**TASK REQUIREMENTS**
Set down, please, the line that contains "en el área metropolitana de Madrid" and every line that follows it to the end of the records, exactly; do not include pictures.

[Dataset items]
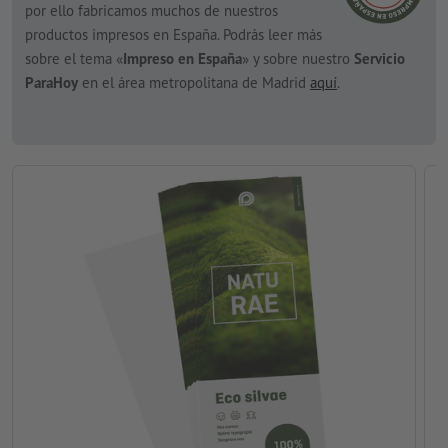
por ello fabricamos muchos de nuestros
productos impresos en España. Podrás leer más
sobre el tema «
Impreso en España
» y sobre nuestro
Servicio
ParaHoy
en el área metropolitana de Madrid
aquí
.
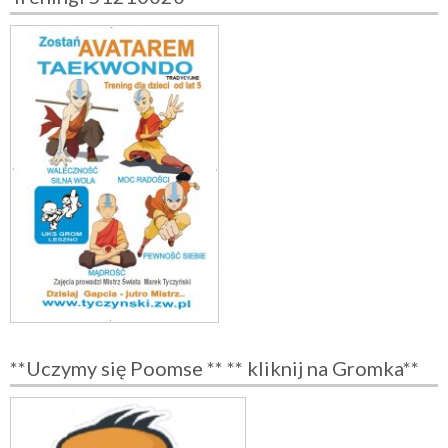
**Uczymy się Poomse ** ** kliknij na Gromka**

**OUTPUT OF THE TASK**
en el área metropolitana de Madrid
aquí
.
**Uczymy się Poomse ** ** kliknij na Gromka**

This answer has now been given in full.